I blasted locally a series of short dna queries - all in one fasta file - against portions of ngs reads from the same set: 10 reads, then 100, 1000 and finally 10k reads. Each read portion included all the smaller ones. But the number of hits that the blast report contained seems to be reaching a plateau rather than increase more or less proportionally. I also noticed that that the reads with hits for a given query don't accumulate as the number of reads blasted increases: reads with hits found when blasting 1000 reads are generally different from those found when blasting against 10k reads instead of the former always being included in the latter. Max_hsps option doesn't have any effect, max_alignments doesn't change much either. In contrast, blat seems to behave the 'correct' way. Is blast adjusting some parameters to increase speed as the size of dna database increases? If I understand it correctly, there's a comp_based_stats option for protein alignment (blastp) to control just that but not for blastn which I'm using. How can I make blastn report all the alignments that fit the criteria with no adjustments for dna db size? Must be something simple I'm missing here...
Were you using
-task blastn-short
option?No, parameters had blastn default values
For 100, 1000, 10k and appr. 230k (entire set) reads I had the following results/number of hits:
Every read should yield at least 1 hit, most of them more than one. It's the same set of chimeric reads as in my previous questions. At first I thought that there are errors in my perl parser that counts alignment hits, but the sheer report file size and number of lines confirms that the figures are correct. I used very relaxed parameters for blat because queries were short (around 20 bases).

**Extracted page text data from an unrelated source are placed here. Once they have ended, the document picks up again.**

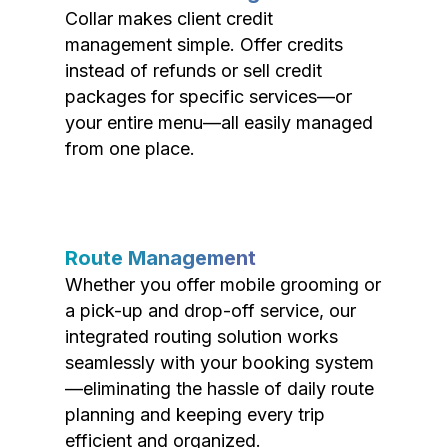
Collar makes client credit
management simple. Offer credits
instead of refunds or sell credit
packages for specific services—or
your entire menu—all easily managed
from one place.
Route Management
Whether you offer mobile grooming or
a pick-up and drop-off service, our
integrated routing solution works
seamlessly with your booking system
—eliminating the hassle of daily route
planning and keeping every trip
efficient and organized.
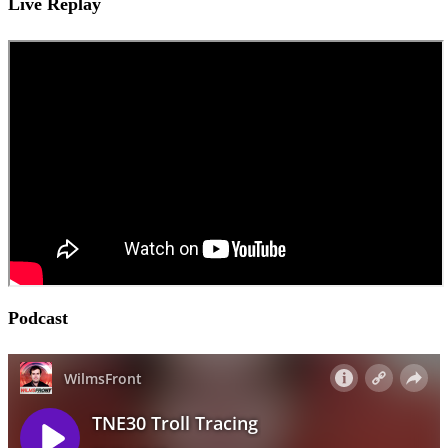
Live Replay
Podcast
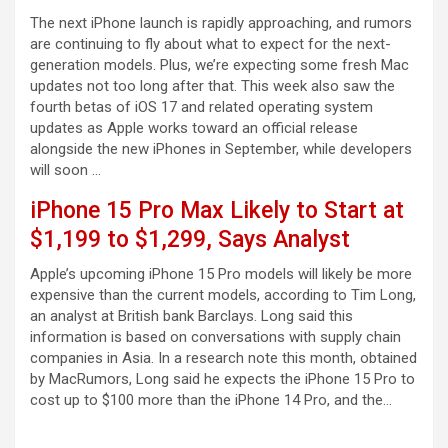
The next iPhone launch is rapidly approaching, and rumors
are continuing to fly about what to expect for the next-
generation models. Plus, we’re expecting some fresh Mac
updates not too long after that. This week also saw the
fourth betas of iOS 17 and related operating system
updates as Apple works toward an official release
alongside the new iPhones in September, while developers
will soon …
iPhone 15 Pro Max Likely to Start at
$1,199 to $1,299, Says Analyst
Apple’s upcoming iPhone 15 Pro models will likely be more
expensive than the current models, according to Tim Long,
an analyst at British bank Barclays. Long said this
information is based on conversations with supply chain
companies in Asia. In a research note this month, obtained
by MacRumors, Long said he expects the iPhone 15 Pro to
cost up to $100 more than the iPhone 14 Pro, and the…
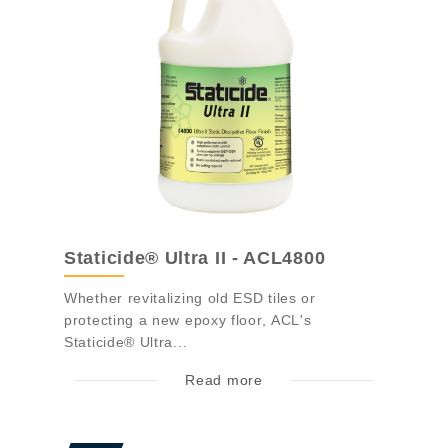
Staticide® Ultra II - ACL4800
Whether revitalizing old ESD tiles or
protecting a new epoxy floor, ACL's
Staticide® Ultra...
Read more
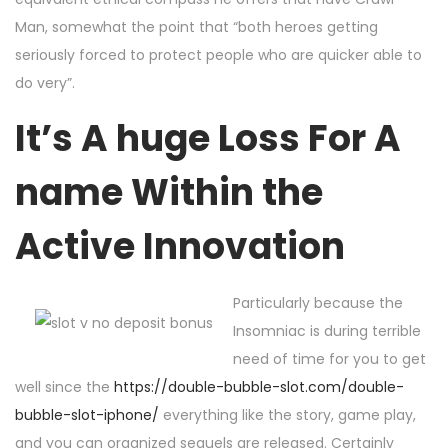
Man, somewhat the point that “both heroes getting
seriously forced to protect people who are quicker able to
do very”.
It’s A huge Loss For A
name Within the
Active Innovation
Particularly because the
Insomniac is during terrible
need of time for you to get
well since the
https://double-bubble-slot.com/double-
bubble-slot-iphone/
everything like the story, game play,
and you can organized sequels are released. Certainly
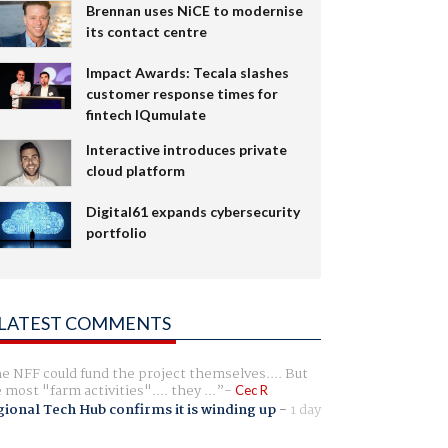
Brennan uses NiCE to modernise
its contact centre
Impact Awards: Tecala slashes
customer response times for
fintech IQumulate
Interactive introduces private
cloud platform
Digital61 expands cybersecurity
portfolio
LATEST COMMENTS
e NFF could fund the project themselves.... But
e most "farm activities".... they ...
Cec R
ional Tech Hub confirms it is winding up
-
1 day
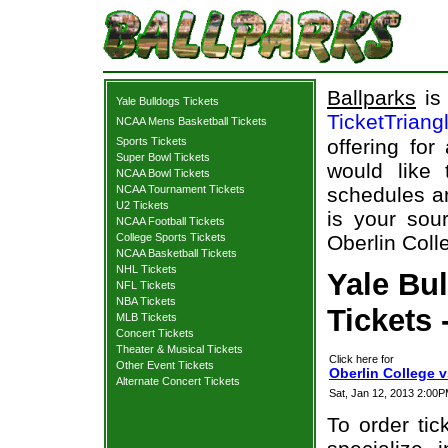
Ballparks
is 
Yale Bulldogs Tickets
TicketTriang
NCAA Mens Basketball Tickets
Sports Tickets
offering for
Super Bowl Tickets
would like
NCAA Bowl Tickets
NCAA Tournament Tickets
schedules an
U2 Tickets
is your sour
NCAA Football Tickets
College Sports Tickets
Oberlin Coll
NCAA Basketball Tickets
NHL Tickets
Yale Bul
NFL Tickets
NBA Tickets
Tickets 
MLB Tickets
Concert Tickets
Theater & Musical Tickets
Click here for
Other Event Tickets
Oberlin College v
Alternate Concert Tickets
Sat, Jan 12, 2013 2:00
To order tic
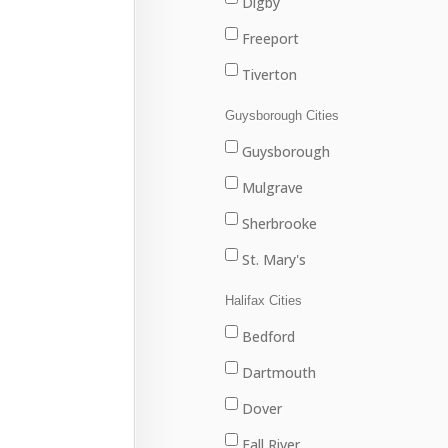
Digby
Freeport
Tiverton
Westport
Guysborough Cities
Weymouth
Guysborough
Mulgrave
Sherbrooke
St. Mary's
Halifax Cities
Bedford
Dartmouth
Dover
Fall River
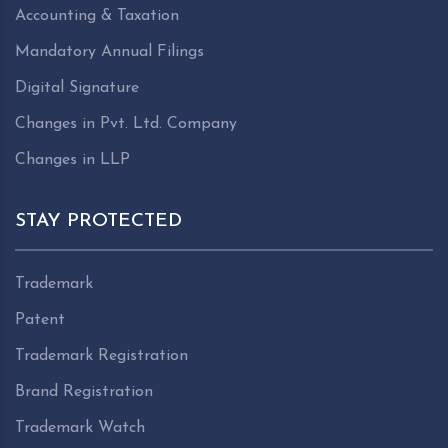
Accounting & Taxation
Mandatory Annual Filings
Digital Signature
Changes in Pvt. Ltd. Company
Changes in LLP
STAY PROTECTED
Trademark
Patent
Trademark Registration
Brand Registration
Trademark Watch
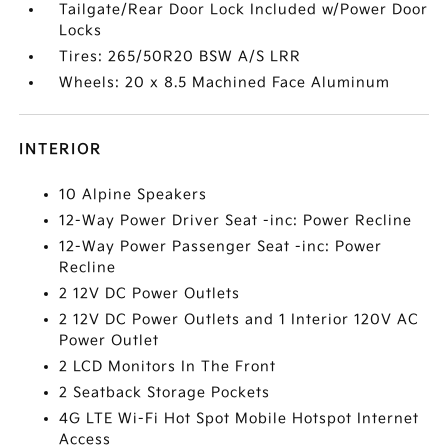
Tailgate/Rear Door Lock Included w/Power Door
Locks
Tires: 265/50R20 BSW A/S LRR
Wheels: 20 x 8.5 Machined Face Aluminum
INTERIOR
10 Alpine Speakers
12-Way Power Driver Seat -inc: Power Recline
12-Way Power Passenger Seat -inc: Power
Recline
2 12V DC Power Outlets
2 12V DC Power Outlets and 1 Interior 120V AC
Power Outlet
2 LCD Monitors In The Front
2 Seatback Storage Pockets
4G LTE Wi-Fi Hot Spot Mobile Hotspot Internet
Access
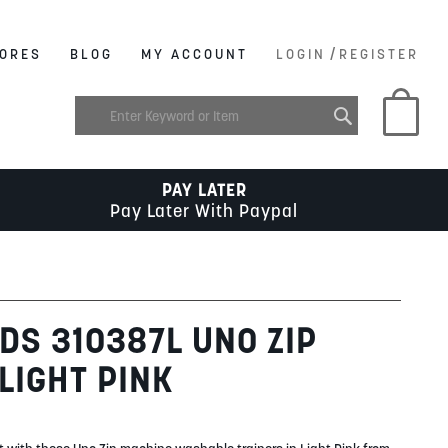
/
ORES
BLOG
MY ACCOUNT
LOGIN
REGISTER
My C
PAY LATER
Pay Later With Paypal
DS 310387L UNO ZIP
LIGHT PINK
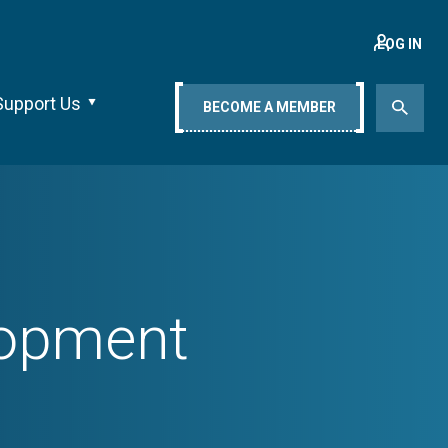
LOG IN
Support Us
BECOME A MEMBER
lopment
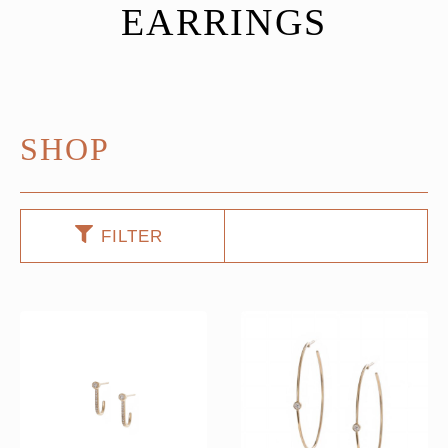
EARRINGS
SHOP
FILTER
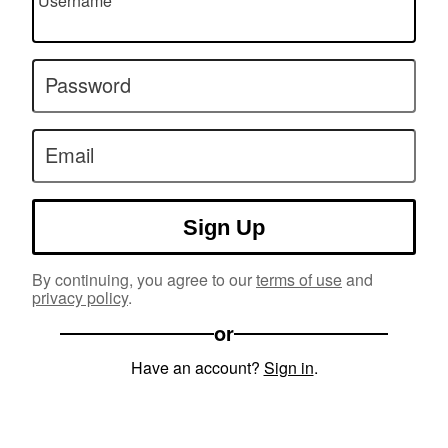
Username
Password
Email
Sign Up
By continuing, you agree to our
terms of use
and
privacy policy
.
or
Have an account?
Sign in
.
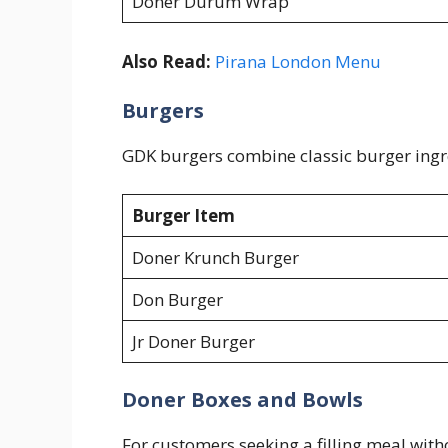
Doner Durum Wrap
Also Read:
Pirana London Menu
Burgers
GDK burgers combine classic burger ingre
Burger Item
Doner Krunch Burger
Don Burger
Jr Doner Burger
Doner Boxes and Bowls
For customers seeking a filling meal with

Let me ask this. Are you looking to see how much redundancy there is in these sequences? There are other options for that than blast.
No, it started out as an attempt to trim primers in our amplicon library reads (and split them if reads are chimeric after adapter ligation, which most reads seem to be). (Finding all possible alignments of two sequences)
Trimming primers may be best done using a scan/trim program.
bbduk.sh
from BBMap can rapidly find reads that match arbitrary sequences. Guide here. Could be used to identify chimeric reads quickly.